- [EXTRACTED MATERIAL]:
══════════

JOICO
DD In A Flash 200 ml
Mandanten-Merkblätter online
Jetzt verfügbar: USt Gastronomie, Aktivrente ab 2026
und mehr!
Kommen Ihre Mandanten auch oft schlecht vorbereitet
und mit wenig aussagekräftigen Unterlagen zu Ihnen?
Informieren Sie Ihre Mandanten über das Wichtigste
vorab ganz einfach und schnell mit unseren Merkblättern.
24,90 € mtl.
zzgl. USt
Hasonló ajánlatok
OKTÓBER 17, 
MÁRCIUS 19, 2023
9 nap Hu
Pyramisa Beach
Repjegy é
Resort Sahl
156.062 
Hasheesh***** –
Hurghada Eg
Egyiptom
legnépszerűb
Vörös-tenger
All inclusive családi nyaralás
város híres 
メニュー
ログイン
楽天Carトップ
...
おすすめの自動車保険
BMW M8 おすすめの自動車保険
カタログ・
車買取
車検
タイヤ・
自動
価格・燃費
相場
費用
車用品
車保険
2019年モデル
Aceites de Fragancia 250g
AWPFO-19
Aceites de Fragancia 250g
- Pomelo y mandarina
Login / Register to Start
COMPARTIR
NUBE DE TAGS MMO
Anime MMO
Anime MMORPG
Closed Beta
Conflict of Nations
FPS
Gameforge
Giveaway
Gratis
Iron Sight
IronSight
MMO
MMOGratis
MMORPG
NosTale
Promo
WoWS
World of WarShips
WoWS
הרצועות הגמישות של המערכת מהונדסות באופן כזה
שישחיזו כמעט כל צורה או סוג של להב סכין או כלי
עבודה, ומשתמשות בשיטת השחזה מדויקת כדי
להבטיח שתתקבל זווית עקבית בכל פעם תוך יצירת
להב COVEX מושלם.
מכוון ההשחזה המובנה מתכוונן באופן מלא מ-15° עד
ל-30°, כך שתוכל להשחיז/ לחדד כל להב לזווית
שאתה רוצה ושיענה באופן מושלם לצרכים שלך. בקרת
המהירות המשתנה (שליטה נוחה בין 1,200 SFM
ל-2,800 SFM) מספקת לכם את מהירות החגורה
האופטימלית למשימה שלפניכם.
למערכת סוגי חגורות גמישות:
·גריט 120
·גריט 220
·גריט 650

══════════

- [ASSIGNED TASK]:
The answer must consist of every line from the records above that holds "Mandanten".

- [WRITTEN ANSWER]:
Mandanten-Merkblätter online
Kommen Ihre Mandanten auch oft schlecht vorbereitet
Informieren Sie Ihre Mandanten über das Wichtigste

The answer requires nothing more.